Localized demodicosis is usually limited to the face and occasionally extremities of immature dogs and involves five or less areas. The clinical signs include focal areas of alopecia and erythema on the face, head or legs. The patient should be checked for intestinal parasites, be fed a good-quality diet, and not be administered glucocorticoids. The diagnosis is made by skin scrapings or trichograms, and observing the Demodex canis mite in oil under low-power. Treatment includes benign neglect (90 percent will resolve without therapy) or benzoyl peroxide gel. Goodwinol is a known irritant and can make the patient appear worse. There is some controversy about whether to use topical amitraz on these dogs because some are concerned the localized lesions will become generalized. It is best to treat locally and recheck the patient to closely observe for development of additional areas. Avoid steroid use either systemically or topically.
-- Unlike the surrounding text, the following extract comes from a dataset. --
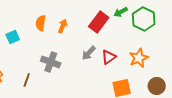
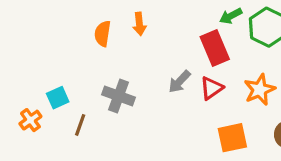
red rectangle: (99, 22) -> (215, 48), moved, turned -60
orange arrow: (63, 26) -> (139, 24), moved, turned 152
cyan square: (13, 37) -> (58, 98), moved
Along with Demodex canis, two other species of canine demodex mites have been reported — one with a blunted terminal end and the other, an unnamed long-bodied mite. Demodicosis may be more common in the Southeast and Southwest, possibly due to the increased temperature and humidity. The four stages include egg, larvae, nymph and adult. Clinical signs include scaling, comedones and papules, or with the pustular form, crusting and a deep folliculitis/furunculosis. Lymphadenopathy may be present as well as a deep bacterial pyoderma. Otitis externa may be the only presenting sign or a pododermatitis that is often accompanied by pain, swelling and furunculosis. Often a yeast nail-bed infection is diagnosed, but the primary pododermatitis caused by demodex is missed. A cure for juvenile-onset demodicosis is usually more likely than with adult-onset.